## Task statement:
Copy out each entry below verbatim, skipping the images.

## Recorded data:
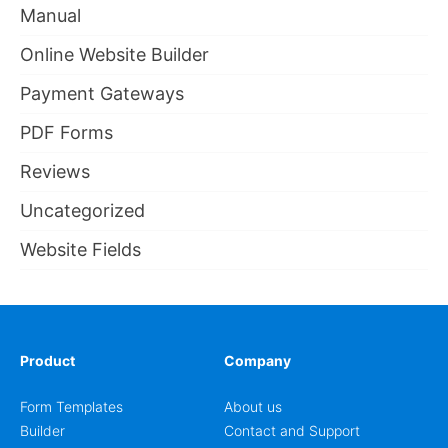
Manual
Online Website Builder
Payment Gateways
PDF Forms
Reviews
Uncategorized
Website Fields
Product
Company
Form Templates
About us
Builder
Contact and Support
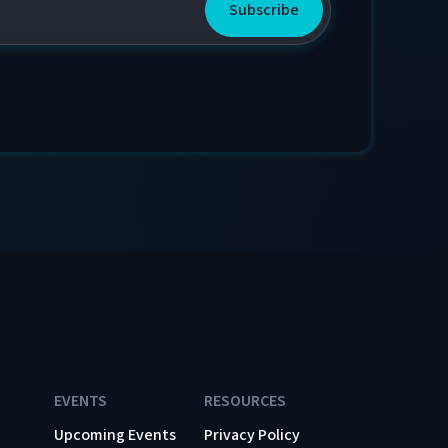
EVENTS
RESOURCES
Upcoming Events
Privacy Policy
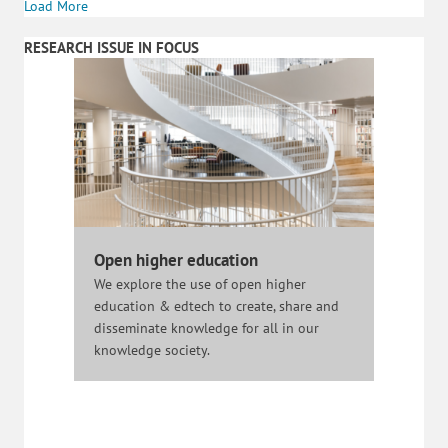
Load More
RESEARCH ISSUE IN FOCUS
Open higher education
We explore the use of open higher
education & edtech to create, share and
disseminate knowledge for all in our
knowledge society.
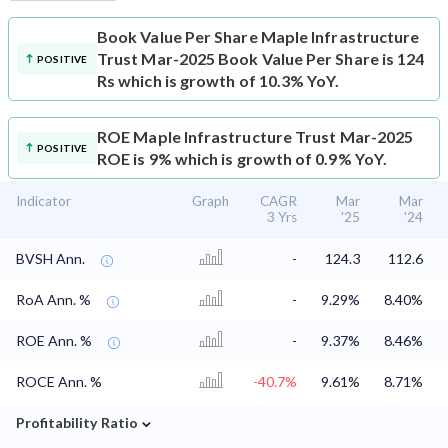
Book Value Per Share
Maple Infrastructure
Trust Mar-2025 Book Value Per Share is 124
POSITIVE
Rs which is growth of 10.3% YoY.
ROE
Maple Infrastructure Trust Mar-2025
POSITIVE
ROE is 9% which is growth of 0.9% YoY.
Indicator
Graph
CAGR
Mar
Mar
3 Yrs
'25
'24
BVSH Ann.
-
124.3
112.6
RoA Ann. %
-
9.29%
8.40%
ROE Ann. %
-
9.37%
8.46%
ROCE Ann. %
-40.7%
9.61%
8.71%
⌄
Profitability Ratio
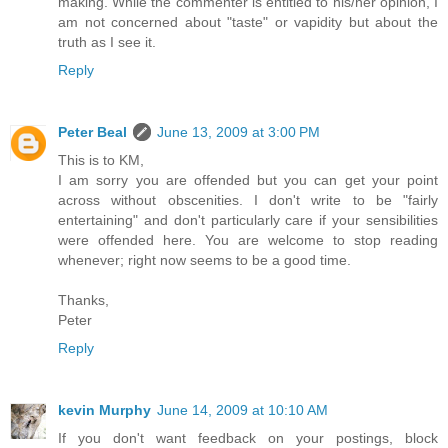
making. While the commenter is entitled to his/her opinion, I
am not concerned about "taste" or vapidity but about the
truth as I see it.
Reply
Peter Beal
June 13, 2009 at 3:00 PM
This is to KM,
I am sorry you are offended but you can get your point
across without obscenities. I don't write to be "fairly
entertaining" and don't particularly care if your sensibilities
were offended here. You are welcome to stop reading
whenever; right now seems to be a good time.
Thanks,
Peter
Reply
kevin Murphy
June 14, 2009 at 10:10 AM
If you don't want feedback on your postings, block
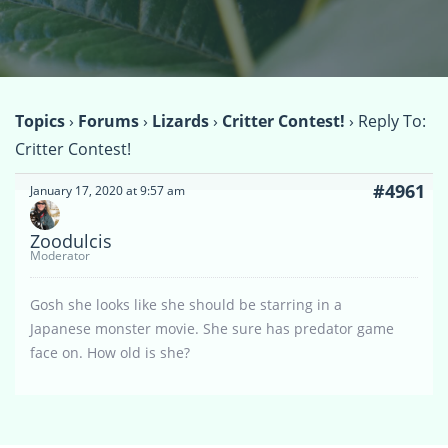
Topics
›
Forums
›
Lizards
›
Critter Contest!
›
Reply To:
Critter Contest!
#4961
January 17, 2020 at 9:57 am
Zoodulcis
Moderator
Gosh she looks like she should be starring in a
Japanese monster movie. She sure has predator game
face on. How old is she?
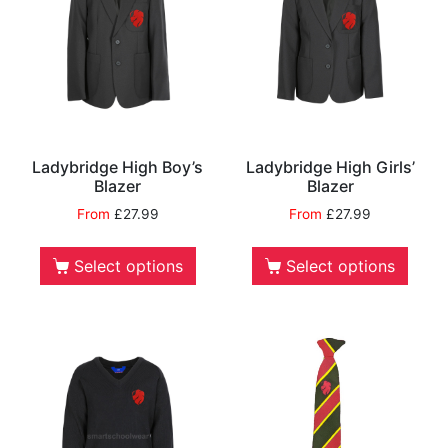
Ladybridge High Boy’s
Ladybridge High Girls’
Blazer
Blazer
From
£
27.99
From
£
27.99
Select options
Select options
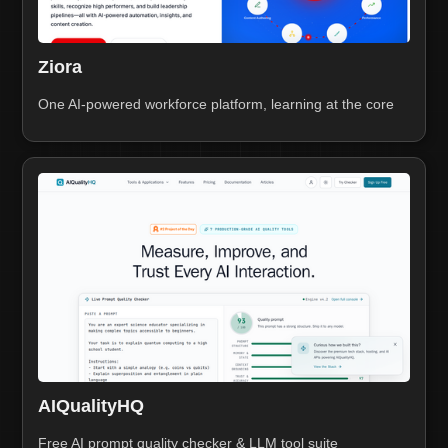
Ziora
One AI-powered workforce platform, learning at the core
AIQualityHQ
Free AI prompt quality checker & LLM tool suite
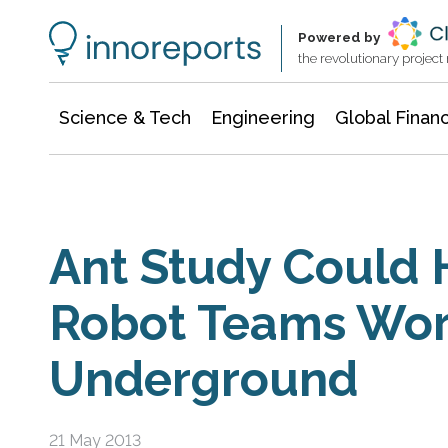
Information Technology
Architecture & Construction
Powered by
the revolutionary projec
Science & Tech
Engineering
Global Finan
Ant Study Could 
Robot Teams Wo
Underground
21 May 2013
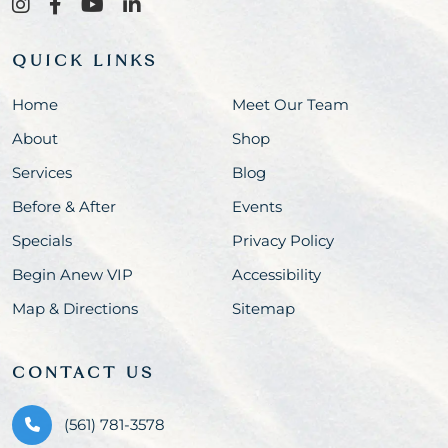
QUICK LINKS
Home
Meet Our Team
About
Shop
Services
Blog
Before & After
Events
Specials
Privacy Policy
Begin Anew VIP
Accessibility
Map & Directions
Sitemap
CONTACT US
(561) 781-3578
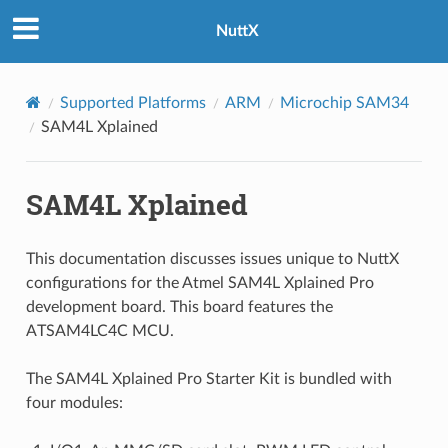
NuttX
Supported Platforms
ARM
Microchip SAM34
SAM4L Xplained
SAM4L Xplained
This documentation discusses issues unique to NuttX
configurations for the Atmel SAM4L Xplained Pro
development board. This board features the
ATSAM4LC4C MCU.
The SAM4L Xplained Pro Starter Kit is bundled with
four modules:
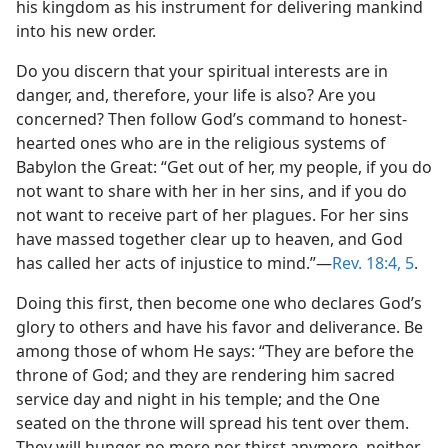
his kingdom as his instrument for delivering mankind
into his new order.
Do you discern that your spiritual interests are in
danger, and, therefore, your life is also? Are you
concerned? Then follow God’s command to honest-
hearted ones who are in the religious systems of
Babylon the Great: “Get out of her, my people, if you do
not want to share with her in her sins, and if you do
not want to receive part of her plagues. For her sins
have massed together clear up to heaven, and God
has called her acts of injustice to mind.”​—
Rev. 18:4, 5
.
Doing this first, then become one who declares God’s
glory to others and have his favor and deliverance. Be
among those of whom He says: “They are before the
throne of God; and they are rendering him sacred
service day and night in his temple; and the One
seated on the throne will spread his tent over them.
They will hunger no more nor thirst anymore, neither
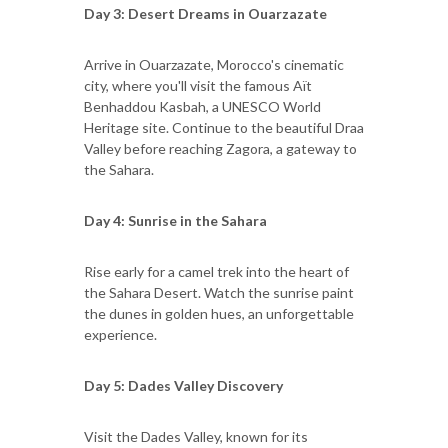
Day 3: Desert Dreams in Ouarzazate
Arrive in Ouarzazate, Morocco's cinematic
city, where you'll visit the famous Aït
Benhaddou Kasbah, a UNESCO World
Heritage site. Continue to the beautiful Draa
Valley before reaching Zagora, a gateway to
the Sahara.
Day 4: Sunrise in the Sahara
Rise early for a camel trek into the heart of
the Sahara Desert. Watch the sunrise paint
the dunes in golden hues, an unforgettable
experience.
Day 5: Dades Valley Discovery
Visit the Dades Valley, known for its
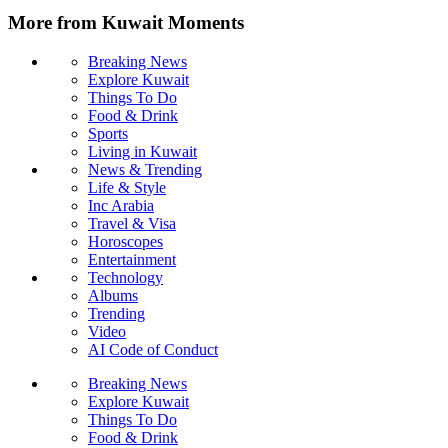
More from Kuwait Moments
Breaking News
Explore Kuwait
Things To Do
Food & Drink
Sports
Living in Kuwait
News & Trending
Life & Style
Inc Arabia
Travel & Visa
Horoscopes
Entertainment
Technology
Albums
Trending
Video
AI Code of Conduct
Breaking News
Explore Kuwait
Things To Do
Food & Drink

## Response:
Manual
Online Website Builder
Payment Gateways
PDF Forms
Reviews
Uncategorized
Website Fields
Product
Company
Form Templates
About us
Builder
Contact and Support
EVENTS
RESOURCES
Upcoming Events
Privacy Policy
Load More
RESEARCH ISSUE IN FOCUS
Open higher education
We explore the use of open higher
education & edtech to create, share and
disseminate knowledge for all in our
knowledge society.
Book Value Per Share
Maple Infrastructure
Trust Mar-2025 Book Value Per Share is 124
POSITIVE
Rs which is growth of 10.3% YoY.
ROE
Maple Infrastructure Trust Mar-2025
POSITIVE
ROE is 9% which is growth of 0.9% YoY.
Indicator
Graph
CAGR
Mar
Mar
3 Yrs
'25
'24
BVSH Ann.
-
124.3
112.6
RoA Ann. %
-
9.29%
8.40%
ROE Ann. %
-
9.37%
8.46%
ROCE Ann. %
-40.7%
9.61%
8.71%
⌄
Profitability Ratio
making. While the commenter is entitled to his/her opinion, I
am not concerned about "taste" or vapidity but about the
truth as I see it.
Reply
Peter Beal
June 13, 2009 at 3:00 PM
This is to KM,
I am sorry you are offended but you can get your point
across without obscenities. I don't write to be "fairly
entertaining" and don't particularly care if your sensibilities
were offended here. You are welcome to stop reading
whenever; right now seems to be a good time.
Thanks,
Peter
Reply
kevin Murphy
June 14, 2009 at 10:10 AM
If you don't want feedback on your postings, block
Topics
›
Forums
›
Lizards
›
Critter Contest!
›
Reply To:
Critter Contest!
#4961
January 17, 2020 at 9:57 am
Zoodulcis
Moderator
Gosh she looks like she should be starring in a
Japanese monster movie. She sure has predator game
face on. How old is she?
Ladybridge High Boy’s
Ladybridge High Girls’
Blazer
Blazer
From
£
27.99
From
£
27.99
Select options
Select options
Ziora
One AI-powered workforce platform, learning at the core
AIQualityHQ
Free AI prompt quality checker & LLM tool suite
Information Technology
Architecture & Construction
Powered by
the revolutionary projec
Science & Tech
Engineering
Global Finan
Ant Study Could 
Robot Teams Wo
Underground
21 May 2013
QUICK LINKS
Home
Meet Our Team
About
Shop
Services
Blog
Before & After
Events
Specials
Privacy Policy
Begin Anew VIP
Accessibility
Map & Directions
Sitemap
CONTACT US
(561) 781-3578
NuttX
Supported Platforms
ARM
Microchip SAM34
SAM4L Xplained
SAM4L Xplained
This documentation discusses issues unique to NuttX
configurations for the Atmel SAM4L Xplained Pro
development board. This board features the
ATSAM4LC4C MCU.
The SAM4L Xplained Pro Starter Kit is bundled with
four modules:
his kingdom as his instrument for delivering mankind
into his new order.
Do you discern that your spiritual interests are in
danger, and, therefore, your life is also? Are you
concerned? Then follow God’s command to honest-
hearted ones who are in the religious systems of
Babylon the Great: “Get out of her, my people, if you do
not want to share with her in her sins, and if you do
not want to receive part of her plagues. For her sins
have massed together clear up to heaven, and God
has called her acts of injustice to mind.”​—
Rev. 18:4, 5
.
Doing this first, then become one who declares God’s
glory to others and have his favor and deliverance. Be
among those of whom He says: “They are before the
throne of God; and they are rendering him sacred
service day and night in his temple; and the One
seated on the throne will spread his tent over them.
They will hunger no more nor thirst anymore, neither
Day 3: Desert Dreams in Ouarzazate
Arrive in Ouarzazate, Morocco's cinematic
city, where you'll visit the famous Aït
Benhaddou Kasbah, a UNESCO World
Heritage site. Continue to the beautiful Draa
Valley before reaching Zagora, a gateway to
the Sahara.
Day 4: Sunrise in the Sahara
Rise early for a camel trek into the heart of
the Sahara Desert. Watch the sunrise paint
the dunes in golden hues, an unforgettable
experience.
Day 5: Dades Valley Discovery
Visit the Dades Valley, known for its
More from Kuwait Moments
Breaking News
Explore Kuwait
Things To Do
Food & Drink
Sports
Living in Kuwait
News & Trending
Life & Style
Inc Arabia
Travel & Visa
Horoscopes
Entertainment
Technology
Albums
Trending
Video
AI Code of Conduct
Breaking News
Explore Kuwait
Things To Do
Food & Drink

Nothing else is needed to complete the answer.